Opportunity has not come free. Nobody can validate this better than the people who have served in the Armed Services of this extraordinary country we call the United States of America. Nobody knows better what it resembles to have that opportunity abruptly grabbed away than those people who, during the time spent serving their nation, have gotten themselves detainees of war. It is an encounter neither requested nor wanted.

Most Americans who have been detainees of war are conventional individuals who have been set in unprecedented conditions by no arranging of their own. Americans have been held hostage as detainees of battle during numerous conflicts and in numerous spots. In any case, there is a typical bond that is shared by all. Their story is a rousing part of our set of experiences as a country.
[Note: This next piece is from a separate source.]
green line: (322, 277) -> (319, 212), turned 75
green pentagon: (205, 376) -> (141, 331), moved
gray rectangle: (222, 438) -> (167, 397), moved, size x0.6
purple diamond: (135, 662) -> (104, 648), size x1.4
In the biggest conflict of the Twentieth Century World War II - a great many Americans were held as detainees of war. In Europe, almost 94,000 Americans were detained as POWs. A large number of these had been destroyed while flying missions over Germany or had faced in the Conflict of the Bulge. Conditions for POWs deteriorated as the conflict attracted to a nearby. Ailing health , congestion and absence of clinical consideration was normal. As American and Russian powers shut in from inverse headings, numerous American POWs were taken from camps and compelled to walk for quite a long time as the Germans attempted to stay away from the Allied Forces.

In the Pacific Theater, almost 30,000 Americans were detained by the Japanese. The vast majority of these people were caught after the fall of the Philippines and endured the absolute most elevated demise rates in American history at almost 40%. Detainees of war endured a fierce imprisonment and many were packed into "hellfire ships" destined for Japan. Regularly, the plain ships were obliterated by submarines. Those POWs who endure detainment in the Philippines and the hellfire ships had to work in mines and different areas in Japan. Most worked seven days every week with insignificant food.